Faltou ao Imperador coragem e disposição para resistir, pois que apoio detinha na sociedade, na política e no Exército. O seu amor pelo país e o seu pacifismo acabaram por inviabilizar qualquer esforço de apoiadores para resistir ao golpe, resistência que poderia ser empreendida de forma rápida, cirúrgica e eficaz. Preferiu D. Pedro II, porém, a desonra do afastamento e do exílio a ser responsável por uma guerra civil que derramasse o sangue dos compatriotas. Na carta que deixou, repetiu com brevidade a dignidade do pai:
“À vista da representação escrita que me foi entregue hoje, às três horas da tarde, resolvo, cedendo ao império das circunstâncias, partir, com toda a minha família, para a Europa, deixando esta Pátria de nós tão estremecida, à qual me esforcei por dar constantes testemunhos de entranhado amor e dedicação, durante quase meio século que desempenhei o cargo de chefe de Estado. Ausentando-me, pois, com todas as pessoas de minha família, conservarei do Brasil a mais saudosa lembrança, fazendo os mais ardentes votos por sua grandeza e prosperidade”.
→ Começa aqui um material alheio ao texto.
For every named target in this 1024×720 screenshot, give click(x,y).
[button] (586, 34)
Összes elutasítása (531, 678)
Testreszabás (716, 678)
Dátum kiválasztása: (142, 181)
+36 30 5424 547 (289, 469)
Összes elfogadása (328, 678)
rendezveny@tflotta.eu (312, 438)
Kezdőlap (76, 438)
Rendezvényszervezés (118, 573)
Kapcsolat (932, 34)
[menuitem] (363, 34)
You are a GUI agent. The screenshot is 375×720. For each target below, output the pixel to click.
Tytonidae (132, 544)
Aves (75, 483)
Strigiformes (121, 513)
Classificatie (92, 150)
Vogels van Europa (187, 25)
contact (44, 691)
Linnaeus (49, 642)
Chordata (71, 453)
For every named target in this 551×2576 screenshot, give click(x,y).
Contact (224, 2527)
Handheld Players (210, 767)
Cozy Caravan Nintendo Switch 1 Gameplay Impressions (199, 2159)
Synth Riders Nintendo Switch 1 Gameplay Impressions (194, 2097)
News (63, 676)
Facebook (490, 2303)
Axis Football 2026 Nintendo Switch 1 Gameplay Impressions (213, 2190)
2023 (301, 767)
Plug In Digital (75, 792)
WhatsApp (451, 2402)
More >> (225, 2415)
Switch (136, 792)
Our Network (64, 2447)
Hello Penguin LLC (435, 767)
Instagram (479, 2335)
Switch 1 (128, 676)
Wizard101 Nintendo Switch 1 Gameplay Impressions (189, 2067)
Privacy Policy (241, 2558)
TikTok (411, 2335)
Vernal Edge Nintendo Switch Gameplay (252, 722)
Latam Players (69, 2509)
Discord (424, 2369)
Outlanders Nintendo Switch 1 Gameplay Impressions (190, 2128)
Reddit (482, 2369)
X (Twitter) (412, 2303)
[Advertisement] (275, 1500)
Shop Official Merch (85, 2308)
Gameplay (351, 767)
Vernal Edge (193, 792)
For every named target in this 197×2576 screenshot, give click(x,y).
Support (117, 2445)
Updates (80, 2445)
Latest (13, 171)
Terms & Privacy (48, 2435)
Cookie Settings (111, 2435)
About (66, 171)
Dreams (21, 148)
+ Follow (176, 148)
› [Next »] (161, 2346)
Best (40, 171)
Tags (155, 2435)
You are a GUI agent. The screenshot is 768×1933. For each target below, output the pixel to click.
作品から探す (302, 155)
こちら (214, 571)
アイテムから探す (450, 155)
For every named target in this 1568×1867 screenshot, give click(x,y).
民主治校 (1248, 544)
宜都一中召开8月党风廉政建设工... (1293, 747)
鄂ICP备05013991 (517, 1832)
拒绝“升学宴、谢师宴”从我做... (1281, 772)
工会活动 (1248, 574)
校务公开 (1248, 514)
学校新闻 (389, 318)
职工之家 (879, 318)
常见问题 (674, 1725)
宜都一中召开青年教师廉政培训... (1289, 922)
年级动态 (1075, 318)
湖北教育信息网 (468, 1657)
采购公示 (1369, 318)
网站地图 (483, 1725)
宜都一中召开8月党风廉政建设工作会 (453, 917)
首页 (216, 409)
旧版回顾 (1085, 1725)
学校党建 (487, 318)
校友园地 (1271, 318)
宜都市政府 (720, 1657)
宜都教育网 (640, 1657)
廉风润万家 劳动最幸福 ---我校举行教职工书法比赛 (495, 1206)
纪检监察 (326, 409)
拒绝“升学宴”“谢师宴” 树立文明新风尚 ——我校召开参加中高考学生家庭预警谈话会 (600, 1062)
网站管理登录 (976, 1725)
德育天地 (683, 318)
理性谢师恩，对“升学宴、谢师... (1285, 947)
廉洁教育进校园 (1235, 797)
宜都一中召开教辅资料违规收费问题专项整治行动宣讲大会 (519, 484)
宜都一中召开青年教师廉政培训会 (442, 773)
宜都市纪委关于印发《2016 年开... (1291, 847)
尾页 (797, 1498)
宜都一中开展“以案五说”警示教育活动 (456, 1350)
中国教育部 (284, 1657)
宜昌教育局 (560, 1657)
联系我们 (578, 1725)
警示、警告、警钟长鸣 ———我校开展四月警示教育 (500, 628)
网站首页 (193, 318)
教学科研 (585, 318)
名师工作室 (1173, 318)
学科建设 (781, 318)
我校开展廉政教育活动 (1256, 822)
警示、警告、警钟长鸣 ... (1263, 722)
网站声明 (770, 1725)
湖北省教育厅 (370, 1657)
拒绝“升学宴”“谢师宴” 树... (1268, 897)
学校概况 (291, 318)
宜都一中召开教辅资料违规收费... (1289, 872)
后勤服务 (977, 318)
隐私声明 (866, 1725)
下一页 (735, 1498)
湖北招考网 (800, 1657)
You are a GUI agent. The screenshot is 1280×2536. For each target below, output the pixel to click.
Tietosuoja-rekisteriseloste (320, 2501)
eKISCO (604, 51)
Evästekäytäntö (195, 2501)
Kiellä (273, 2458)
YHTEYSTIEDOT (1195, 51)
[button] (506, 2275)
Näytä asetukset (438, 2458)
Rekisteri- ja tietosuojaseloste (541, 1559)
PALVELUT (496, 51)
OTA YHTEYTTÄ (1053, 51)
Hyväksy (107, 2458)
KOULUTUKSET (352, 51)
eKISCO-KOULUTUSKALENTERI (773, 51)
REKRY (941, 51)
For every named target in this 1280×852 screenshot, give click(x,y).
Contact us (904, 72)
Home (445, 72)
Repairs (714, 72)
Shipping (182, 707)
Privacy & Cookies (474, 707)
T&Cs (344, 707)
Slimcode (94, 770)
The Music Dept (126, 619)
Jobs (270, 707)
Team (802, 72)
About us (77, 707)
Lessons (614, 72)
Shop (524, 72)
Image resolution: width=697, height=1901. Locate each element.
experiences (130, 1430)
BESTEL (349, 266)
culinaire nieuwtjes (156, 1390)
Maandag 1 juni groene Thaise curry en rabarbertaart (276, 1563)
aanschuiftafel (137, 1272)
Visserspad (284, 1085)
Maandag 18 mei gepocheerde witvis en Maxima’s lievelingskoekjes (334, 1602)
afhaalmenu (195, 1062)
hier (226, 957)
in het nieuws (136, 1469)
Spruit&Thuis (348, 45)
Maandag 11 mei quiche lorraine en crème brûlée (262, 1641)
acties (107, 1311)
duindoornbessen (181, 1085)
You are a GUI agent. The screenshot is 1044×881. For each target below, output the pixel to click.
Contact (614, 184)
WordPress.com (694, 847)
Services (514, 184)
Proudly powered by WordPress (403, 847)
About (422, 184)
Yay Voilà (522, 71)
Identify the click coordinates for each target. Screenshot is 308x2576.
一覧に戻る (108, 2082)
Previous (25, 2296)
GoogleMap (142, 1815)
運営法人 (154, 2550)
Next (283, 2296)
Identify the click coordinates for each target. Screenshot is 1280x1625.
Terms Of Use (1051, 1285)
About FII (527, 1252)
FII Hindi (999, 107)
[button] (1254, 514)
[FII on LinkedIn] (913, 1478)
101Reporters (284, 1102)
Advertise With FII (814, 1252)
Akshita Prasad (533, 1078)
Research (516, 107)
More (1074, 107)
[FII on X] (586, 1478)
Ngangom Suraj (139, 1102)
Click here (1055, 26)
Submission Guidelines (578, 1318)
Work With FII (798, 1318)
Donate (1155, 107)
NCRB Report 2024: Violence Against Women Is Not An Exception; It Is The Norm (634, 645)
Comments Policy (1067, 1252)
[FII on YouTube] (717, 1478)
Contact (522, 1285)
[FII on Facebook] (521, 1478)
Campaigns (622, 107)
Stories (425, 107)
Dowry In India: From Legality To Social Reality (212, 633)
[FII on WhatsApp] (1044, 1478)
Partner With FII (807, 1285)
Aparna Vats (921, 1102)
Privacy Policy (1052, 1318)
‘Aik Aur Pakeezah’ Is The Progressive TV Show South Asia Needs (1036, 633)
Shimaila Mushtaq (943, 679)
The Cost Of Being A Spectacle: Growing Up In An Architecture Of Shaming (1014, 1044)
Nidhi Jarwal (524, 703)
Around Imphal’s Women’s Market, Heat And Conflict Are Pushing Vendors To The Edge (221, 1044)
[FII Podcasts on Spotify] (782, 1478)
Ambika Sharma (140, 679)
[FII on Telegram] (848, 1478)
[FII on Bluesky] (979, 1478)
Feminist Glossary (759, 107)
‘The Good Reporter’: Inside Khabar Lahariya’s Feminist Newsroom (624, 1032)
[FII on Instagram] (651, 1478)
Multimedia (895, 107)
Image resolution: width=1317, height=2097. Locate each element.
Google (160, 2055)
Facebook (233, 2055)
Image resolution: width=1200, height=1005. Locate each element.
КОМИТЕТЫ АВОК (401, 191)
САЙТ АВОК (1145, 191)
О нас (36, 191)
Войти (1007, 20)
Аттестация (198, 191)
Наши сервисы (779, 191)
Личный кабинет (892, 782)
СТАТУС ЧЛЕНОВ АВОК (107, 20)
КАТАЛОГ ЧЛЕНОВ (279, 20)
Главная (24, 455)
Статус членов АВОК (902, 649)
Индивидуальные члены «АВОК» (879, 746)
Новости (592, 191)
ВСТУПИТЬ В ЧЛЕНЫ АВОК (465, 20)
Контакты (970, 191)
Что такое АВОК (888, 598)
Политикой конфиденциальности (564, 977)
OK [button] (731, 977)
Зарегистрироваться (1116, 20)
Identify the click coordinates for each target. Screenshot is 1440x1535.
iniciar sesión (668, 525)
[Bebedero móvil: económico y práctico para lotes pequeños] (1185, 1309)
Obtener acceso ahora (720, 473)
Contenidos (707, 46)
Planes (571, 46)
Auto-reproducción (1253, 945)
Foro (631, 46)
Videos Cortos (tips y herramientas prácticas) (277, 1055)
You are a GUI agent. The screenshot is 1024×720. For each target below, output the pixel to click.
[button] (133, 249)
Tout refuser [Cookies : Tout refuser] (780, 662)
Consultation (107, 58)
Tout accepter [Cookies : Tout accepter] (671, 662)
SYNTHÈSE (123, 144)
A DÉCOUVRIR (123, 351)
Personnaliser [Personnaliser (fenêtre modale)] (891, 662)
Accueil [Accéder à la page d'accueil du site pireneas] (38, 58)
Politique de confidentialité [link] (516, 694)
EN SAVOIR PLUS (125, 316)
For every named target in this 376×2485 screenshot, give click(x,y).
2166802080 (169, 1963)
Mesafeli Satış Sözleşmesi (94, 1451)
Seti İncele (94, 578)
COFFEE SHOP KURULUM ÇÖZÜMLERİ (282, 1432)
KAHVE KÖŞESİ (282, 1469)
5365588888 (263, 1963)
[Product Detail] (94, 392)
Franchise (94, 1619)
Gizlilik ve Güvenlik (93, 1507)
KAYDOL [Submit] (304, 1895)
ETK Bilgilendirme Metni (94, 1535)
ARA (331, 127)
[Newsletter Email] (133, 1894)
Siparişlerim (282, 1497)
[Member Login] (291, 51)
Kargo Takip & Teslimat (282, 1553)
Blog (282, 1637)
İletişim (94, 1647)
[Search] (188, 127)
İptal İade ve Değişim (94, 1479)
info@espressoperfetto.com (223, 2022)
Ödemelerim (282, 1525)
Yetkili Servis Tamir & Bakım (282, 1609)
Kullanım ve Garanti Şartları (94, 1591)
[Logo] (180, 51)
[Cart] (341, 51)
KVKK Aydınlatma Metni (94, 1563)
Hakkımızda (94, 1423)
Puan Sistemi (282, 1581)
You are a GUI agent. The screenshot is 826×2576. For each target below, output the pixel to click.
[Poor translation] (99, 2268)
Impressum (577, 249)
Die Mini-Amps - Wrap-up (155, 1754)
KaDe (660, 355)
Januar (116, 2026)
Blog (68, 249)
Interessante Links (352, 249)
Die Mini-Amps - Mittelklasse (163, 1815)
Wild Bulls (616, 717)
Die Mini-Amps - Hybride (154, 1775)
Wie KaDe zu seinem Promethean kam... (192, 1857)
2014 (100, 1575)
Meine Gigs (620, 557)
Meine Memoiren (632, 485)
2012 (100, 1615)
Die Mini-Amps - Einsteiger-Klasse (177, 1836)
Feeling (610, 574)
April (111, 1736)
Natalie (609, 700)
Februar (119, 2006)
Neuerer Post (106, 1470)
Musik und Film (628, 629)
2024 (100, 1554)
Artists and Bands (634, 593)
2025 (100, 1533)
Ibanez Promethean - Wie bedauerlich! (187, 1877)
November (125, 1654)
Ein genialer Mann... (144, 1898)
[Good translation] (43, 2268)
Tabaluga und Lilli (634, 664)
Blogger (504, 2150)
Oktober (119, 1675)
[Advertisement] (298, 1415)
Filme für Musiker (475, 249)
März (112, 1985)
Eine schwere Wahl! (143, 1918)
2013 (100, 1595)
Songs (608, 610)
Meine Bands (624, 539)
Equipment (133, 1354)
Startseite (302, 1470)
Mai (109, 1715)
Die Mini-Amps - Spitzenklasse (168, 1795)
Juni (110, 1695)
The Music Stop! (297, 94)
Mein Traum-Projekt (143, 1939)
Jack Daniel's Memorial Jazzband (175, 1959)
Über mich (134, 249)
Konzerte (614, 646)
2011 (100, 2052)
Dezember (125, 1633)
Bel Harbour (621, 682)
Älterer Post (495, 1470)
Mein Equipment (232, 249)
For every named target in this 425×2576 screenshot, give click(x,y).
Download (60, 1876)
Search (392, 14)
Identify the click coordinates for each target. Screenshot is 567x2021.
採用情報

Pai e filho, dois imperadores, duas cartas sem ressentimentos nem acusações, duas declarações de amor à pátria e à família.
O mesmo não se pode dizer de outras cartas célebres que marcaram a história republicana. Começo pelas duas deixadas pelo ditador Getúlio Vargas. Ambas, carta-testamento e carta-despedida, divulgadas após o seu suicídio em 24 de agosto de 1954, primam pela tentativa de auto-engrandecimento, de sanear a sua imagem pública e de atribuir a terceiros a responsabilidade pela sua ruína política e, claro, pelo seu derradeiro ato.
Alguns trechos das missivas são, nesse sentido, simbólicos. Na carta-testamento, Vargas denunciou que desencadearam sobre ele “as forças e os interesses contra o povo” que “coordenaram-se novamente”. Acusava seus inimigos de insultá-lo, caluniá-lo e de não dar-lhe o direito de defesa. “Precisam sufocar a minha voz e impedir a minha ação, para que eu não continue a defender, como sempre defendi, o povo e principalmente os humildes”.
Quem, afinal, eram aqueles que o perseguiam? Segundo o ditador, os “grupos econômicos e financeiros internacionais” e seu aliados nacionais que durante decênios dominaram e espoliaram o país. Na carta-despedida, Vargas acusou os “poderosos do dia e às castas privilegiadas’, a “malignidade de rancorosos e gratuitos inimigos” que mentiram, caluniaram e criaram “as mais torpes invencionices (…) numa publicidade dirigida, sistemática e escandalosa”. Acusou, também, os falsos amigos, os traidores, os hipócritas, aqueles que estavam à sua volta e que contribuíram “para criar um falso ambiente na opinião pública do país contra a minha pessoa”.
Ao posar de vítima, Vargas encarnou o papel de personagem de ópera que tudo suportou em silêncio, que renunciou a si mesmo “para defender o povo que agora se queda desamparado” (carta-testamento) e lamentou “não haver podido fazer, por este bom e generoso povo brasileiro e principalmente pelos mais necessitados, todo o bem que pretendia. E se nada mais podia dar a não ser o seu sangue, oferecia-se em sacrifício para libertar o povo, pois que a renúncia “daria apenas ensejo para, com mais fúria, perseguirem-me e humilharem” (carta-despedida). “Vos dei a minha vida. Agora ofereço a minha morte” (carta-testamento). E que “o sangue de um inocente sirva para aplacar a ira dos fariseus” (carta-despedida). O tiro fatal pôde ser ouvido por todo o palácio do Catete.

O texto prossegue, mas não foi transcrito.